[MA 2025 02] Interpretable knowledge distillation by copying the behaviour of prediction models
Department of Medical Informatics (KIK)
Proposed by: Iacer Calixto, assistant professor of artificial intelligence [i.coimbra@amsterdamumc.nl ]
Introduction
Recently, researchers have developed an efficient method to “copy” the behaviour of a prediction model ‘A’ into another prediction model ‘B’. For instance, ‘A’ can be a neural network trained to predict mortality given a patient’s medical history, and ‘B’ can be any kind of machine learning model (e.g., a decision tree, support vector machine, random forest, logistic regression, neural network, etc.) [1, 2]. We refer to model A as the teacher model, and model B as the student model. The method proposed in [1,2] allows for one to distil the knowledge from the teacher model into the student model so that in terms of performance they are similar. In the original formulation in [1,2] researchers assume no access to the original training data used to train the teacher model. This is not the case in this SRP project. The reasons to distil this knowledge from the teacher to the student are many, and a few examples include interpretability (e.g., the student model comes from a family of machine learning models that are more interpretable than the teacher) or compute efficiency (e.g., the student model requires less specialised hardware to run and is therefore cheaper to deploy in terms of energy consumption).

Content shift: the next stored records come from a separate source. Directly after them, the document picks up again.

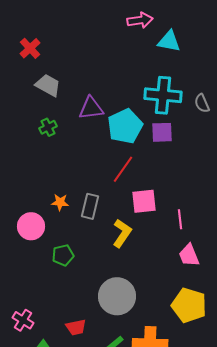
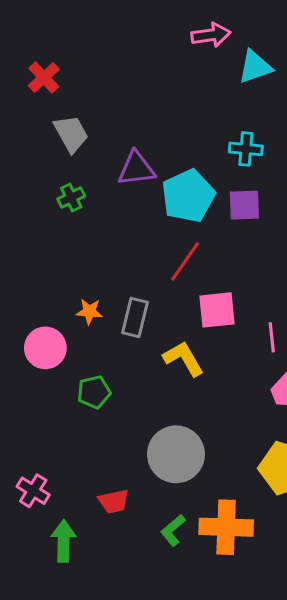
cyan triangle: (169, 41) -> (255, 67), turned -30
gray trapezoid: (48, 85) -> (71, 134), turned 32
cyan cross: (163, 95) -> (246, 149), size x0.6
yellow L-shape: (122, 233) -> (184, 359), turned -64

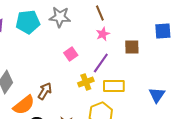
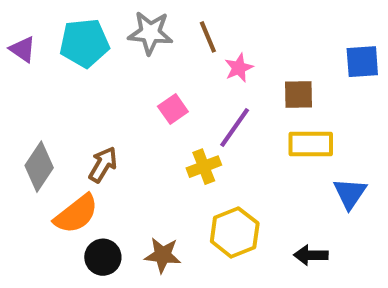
brown line: (100, 13) -> (208, 37), moved
yellow rectangle: (114, 86) -> (311, 144), moved
brown arrow: (45, 91) -> (103, 165), moved

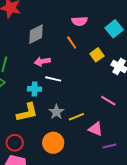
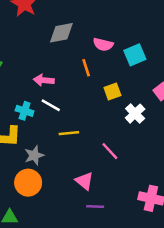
cyan square: (114, 29) -> (135, 55), moved
gray diamond: (36, 34) -> (61, 33), moved
gray star: (56, 112) -> (34, 155), moved
yellow line: (76, 117) -> (69, 133), moved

Description of the SRP Project/Problem
In this SRP, you will work on the problem of predicting the risk of death (a task that can be modelled as a classification problem) for an intensive care unit (ICU) patient, and you will use the MIMIC-IV [3] dataset. MIMIC-IV includes data for over 40,000 ICU patients admitted to intensive care units at the Beth Israel Deaconess Medical Center (BIDMC) in the United States, including demographics, labs, medications, and more.1 You will build neural network-based teacher models using all relevant data available for a patient (including structured data and free-text clinical notes). You will then adapt the methodology introduced in [1,2] to distil the knowledge of the teacher into different student models, investigating in what scenarios the knowledge distillation works well (and in what scenarios it fails).
In your SRP you will investigate the scenario where the task is predicting mortality, and you will investigate the case where the student model is interpretable, e.g., a logistic regression model. Here, you will first try using only structured variables in the student model for model distillation. Later, you will also include derived variables from free-text clinical notes to the set of variables used in the model to see whether you can obtain similar performance to that of the teacher model while using less data / more interpretable data.
Research questions
RQ 1) To what extent does knowledge distillation as proposed in [1,2] apply to transferring the knowledge of a teacher model trained on a classification task, e.g., predicting mortality using MIMIC-IV?
RQ 2) To what extent can we distil knowledge from a teacher model trained using free-text variables into a student model that only uses structured variables (and possibly other variables derived from free-text)?
Expected results
The main outcome of this SRP project is a scientific paper. We will publish the results of your work in a top-tier machine learning workshop, and you will use this paper as your thesis for defending your SRP.
You will deliver a publicly available code base where all the experiments conducted on your SRP will be shared with the research community.
Time period, please tick at least 1 time period
November – June ?
May – November ?
Contact
Iacer Calixto, assistant professor of artificial intelligence, KIK, i.coimbra@amsterdamumc.nl
References
[1] N. Statuto, I. Unceta, J. Nin, and O. Pujol. A scalable and efficient iterative method for copying machine learning classifiers. Journal of Machine Learning Research, 24(390):1–34, 2023. URL http://jmlr.org/papers/v24/23-0135.html.
[2] I. Unceta, J. Nin, and O. Pujol. Copying machine learning classifiers. IEEE Access, 8:160268–160284, 2019. URL https://api.semanticscholar.org/CorpusID:67877026.
[3] A. EW Johnson, L. Bulgarelli, L. Shen, A. Gayles, A. Shammout, S. Horng, T. J Pollard, S. Hao, B. Moody, B. Gow, et al. Mimic-iv, a freely accessible electronic health record dataset. Scientific data, 10(1):1, 2023.